**EXERCISE BRIEF**
You are asked to reproduce the listing exactly and to omit its pictures.

**SUPPLIED RECORDS**
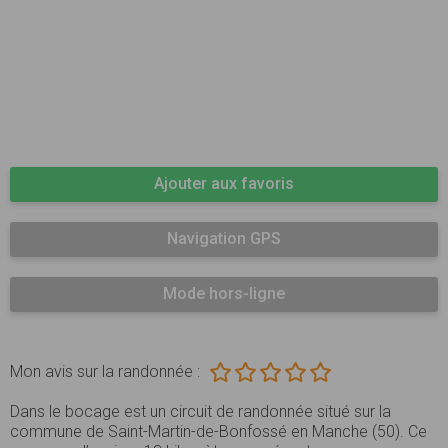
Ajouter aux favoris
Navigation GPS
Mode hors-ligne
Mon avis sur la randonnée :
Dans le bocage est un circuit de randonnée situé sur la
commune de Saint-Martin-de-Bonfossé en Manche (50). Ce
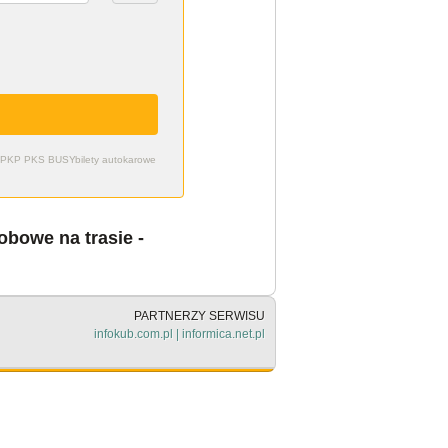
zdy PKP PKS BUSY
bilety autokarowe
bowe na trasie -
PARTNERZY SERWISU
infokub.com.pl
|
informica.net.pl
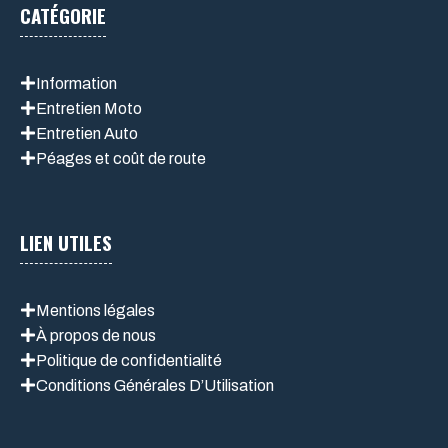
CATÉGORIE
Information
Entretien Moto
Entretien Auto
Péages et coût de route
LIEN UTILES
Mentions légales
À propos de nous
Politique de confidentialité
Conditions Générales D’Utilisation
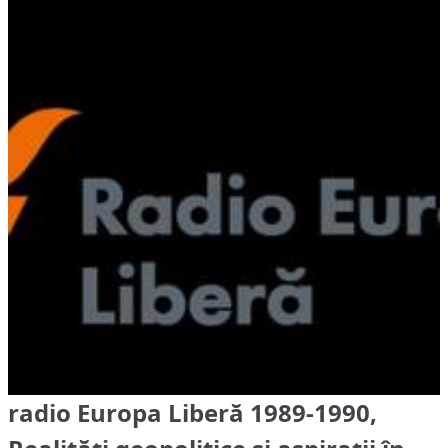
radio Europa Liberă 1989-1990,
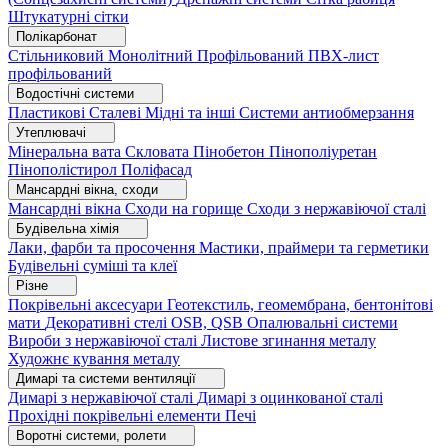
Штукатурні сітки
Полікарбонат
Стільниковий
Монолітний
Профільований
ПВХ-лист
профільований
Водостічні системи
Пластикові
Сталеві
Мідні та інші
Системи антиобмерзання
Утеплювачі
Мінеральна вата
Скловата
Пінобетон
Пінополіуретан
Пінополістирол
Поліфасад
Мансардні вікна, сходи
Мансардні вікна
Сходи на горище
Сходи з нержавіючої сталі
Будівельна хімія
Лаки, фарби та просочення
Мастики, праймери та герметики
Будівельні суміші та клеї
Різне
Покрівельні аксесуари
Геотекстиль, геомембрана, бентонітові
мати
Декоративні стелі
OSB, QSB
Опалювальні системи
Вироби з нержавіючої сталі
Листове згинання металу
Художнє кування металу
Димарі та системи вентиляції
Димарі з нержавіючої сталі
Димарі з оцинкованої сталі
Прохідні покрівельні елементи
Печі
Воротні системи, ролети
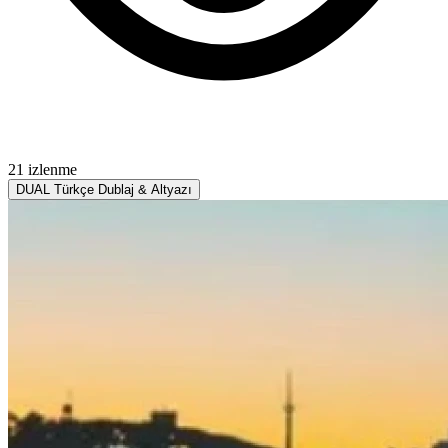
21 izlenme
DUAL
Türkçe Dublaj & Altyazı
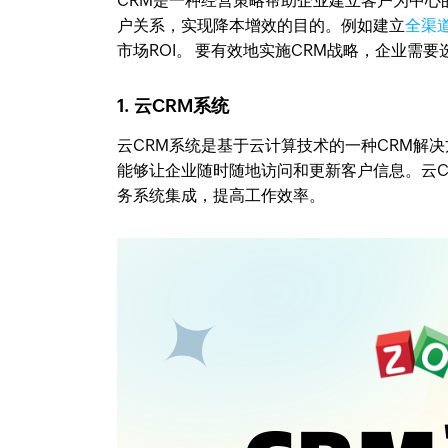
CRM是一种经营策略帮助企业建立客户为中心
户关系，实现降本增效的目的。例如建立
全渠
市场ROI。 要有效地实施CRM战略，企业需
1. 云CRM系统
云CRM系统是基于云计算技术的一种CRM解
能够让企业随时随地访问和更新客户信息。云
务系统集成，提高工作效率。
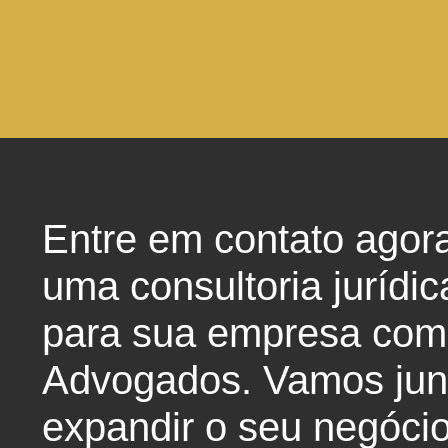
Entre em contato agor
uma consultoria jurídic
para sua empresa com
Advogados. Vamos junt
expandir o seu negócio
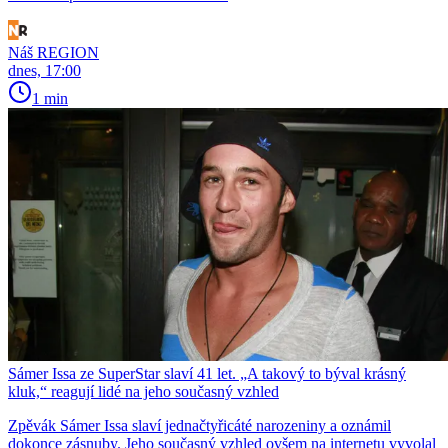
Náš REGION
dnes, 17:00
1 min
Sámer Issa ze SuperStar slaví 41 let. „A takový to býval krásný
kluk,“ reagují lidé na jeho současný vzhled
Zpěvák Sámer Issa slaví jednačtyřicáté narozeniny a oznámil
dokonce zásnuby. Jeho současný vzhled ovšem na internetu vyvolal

**EXERCISE OUTPUT**
Ajouter aux favoris
Navigation GPS
Mode hors-ligne
Mon avis sur la randonnée :
Dans le bocage est un circuit de randonnée situé sur la
commune de Saint-Martin-de-Bonfossé en Manche (50). Ce
zdy PKP PKS BUSY
bilety autokarowe
bowe na trasie -
PARTNERZY SERWISU
infokub.com.pl
|
informica.net.pl
CATÉGORIE
Information
Entretien Moto
Entretien Auto
Péages et coût de route
LIEN UTILES
Mentions légales
À propos de nous
Politique de confidentialité
Conditions Générales D’Utilisation
radio Europa Liberă 1989-1990,
Штукатурні сітки
Полікарбонат
Стільниковий
Монолітний
Профільований
ПВХ-лист
профільований
Водостічні системи
Пластикові
Сталеві
Мідні та інші
Системи антиобмерзання
Утеплювачі
Мінеральна вата
Скловата
Пінобетон
Пінополіуретан
Пінополістирол
Поліфасад
Мансардні вікна, сходи
Мансардні вікна
Сходи на горище
Сходи з нержавіючої сталі
Будівельна хімія
Лаки, фарби та просочення
Мастики, праймери та герметики
Будівельні суміші та клеї
Різне
Покрівельні аксесуари
Геотекстиль, геомембрана, бентонітові
мати
Декоративні стелі
OSB, QSB
Опалювальні системи
Вироби з нержавіючої сталі
Листове згинання металу
Художнє кування металу
Димарі та системи вентиляції
Димарі з нержавіючої сталі
Димарі з оцинкованої сталі
Прохідні покрівельні елементи
Печі
Воротні системи, ролети
21 izlenme
DUAL
Türkçe Dublaj & Altyazı
CRM是一种经营策略帮助企业建立客户为中心
户关系，实现降本增效的目的。例如建立
全渠
市场ROI。 要有效地实施CRM战略，企业需
1. 云CRM系统
云CRM系统是基于云计算技术的一种CRM解
能够让企业随时随地访问和更新客户信息。云
务系统集成，提高工作效率。
Entre em contato agor
uma consultoria jurídic
para sua empresa com
Advogados. Vamos junt
expandir o seu negócio
Náš REGION
dnes, 17:00
1 min
Sámer Issa ze SuperStar slaví 41 let. „A takový to býval krásný
kluk,“ reagují lidé na jeho současný vzhled
Zpěvák Sámer Issa slaví jednačtyřicáté narozeniny a oznámil
dokonce zásnuby. Jeho současný vzhled ovšem na internetu vyvolal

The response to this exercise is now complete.